Your package.json should look like this:
{
"name": "node-ci-demo",
"version": "1.0.0",
"description": "Sample Node.js app for CI/CD demo",
"main": "server.js",
"scripts": {
"start": "node server.js"
},
"license": "MIT",
"dependencies": {
"express": "^5.2.1",
"express-graphql": "^0.12.0",
"graphql": "^15.10.1"
}
}
💡 Important: After running
npm install, apackage-lock.jsonfile is generated. You must commit this file — the pipeline usesnpm ciwhich requires it.

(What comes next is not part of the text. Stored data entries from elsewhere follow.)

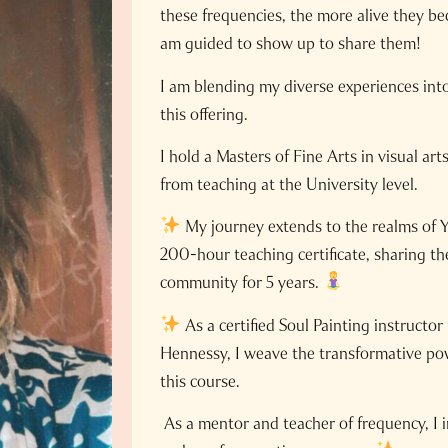
these frequencies, the more alive they b
am guided to show up to share them!
I am blending my diverse experiences into
this offering.
I hold a Masters of Fine Arts in visual ar
from teaching at the University level.
My journey extends to the realms of Y
200-hour teaching certificate, sharing th
community for 5 years.
As a certified Soul Painting instructor
Hennessy, I weave the transformative powe
this course.
As a mentor and teacher of frequency, I i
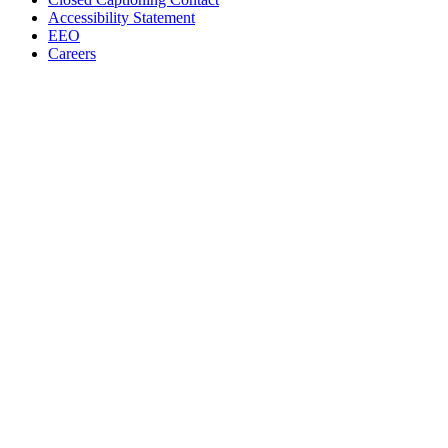
Accessibility Statement
EEO
Careers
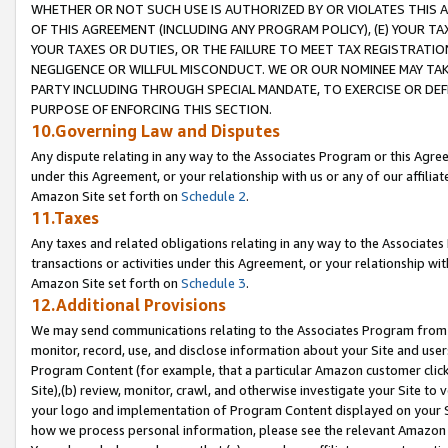
WHETHER OR NOT SUCH USE IS AUTHORIZED BY OR VIOLATES THIS A
OF THIS AGREEMENT (INCLUDING ANY PROGRAM POLICY), (E) YOUR TA
YOUR TAXES OR DUTIES, OR THE FAILURE TO MEET TAX REGISTRATIO
NEGLIGENCE OR WILLFUL MISCONDUCT. WE OR OUR NOMINEE MAY TA
PARTY INCLUDING THROUGH SPECIAL MANDATE, TO EXERCISE OR DEF
PURPOSE OF ENFORCING THIS SECTION.
10.Governing Law and Disputes
Any dispute relating in any way to the Associates Program or this Agree
under this Agreement, or your relationship with us or any of our affilia
Amazon Site set forth on
Schedule 2
.
11.Taxes
Any taxes and related obligations relating in any way to the Associate
transactions or activities under this Agreement, or your relationship with
Amazon Site set forth on
Schedule 3
.
12.Additional Provisions
We may send communications relating to the Associates Program from tim
monitor, record, use, and disclose information about your Site and user
Program Content (for example, that a particular Amazon customer clic
Site),(b) review, monitor, crawl, and otherwise investigate your Site to 
your logo and implementation of Program Content displayed on your Sit
how we process personal information, please see the relevant Amazon P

Step 2: Create the Data File (MOCK_DATA.json)
[
{ "id": 1, "firstName": "Asha", "lastName": "Iyer", "email": "asha.iyer@example.com", "password": "pass1234" },
{ "id": 2, "firstName": "Noah", "lastName": "Cole", "email": "noah.cole@example.com", "password": "pass2345" },
{ "id": 3, "firstName": "Mina", "lastName": "Khan", "email": "mina.khan@example.com", "password": "pass3456" },
{ "id": 4, "firstName": "Luis Kumar", "lastName": "Santos", "email": "luis.santos@example.com", "password": "pass4567" }
]
Step 3: Create the Server (server.js)
The server code sets up:
| Endpoint | Type | What It Does |
/ | HTML | Interactive user search UI |
/graphql | GraphQL | Full GraphQL API with queries + mutations |
/rest/getAllUsers | REST | Returns all users as JSON |
/api/users/search?q= | REST | Search users by name or email |
Here's the core structure of server.js:
const express = require("express");
const graphql = require("graphql");
const { graphqlHTTP } = require("express-graphql");
const app = express();
const PORT = 5000;
const userData = require("./MOCK_DATA.json");
const {
GraphQLObjectType,
GraphQLSchema,
GraphQLList,
GraphQLInt,
GraphQLString,
} = graphql;
// Define the User type (what fields a "User" has)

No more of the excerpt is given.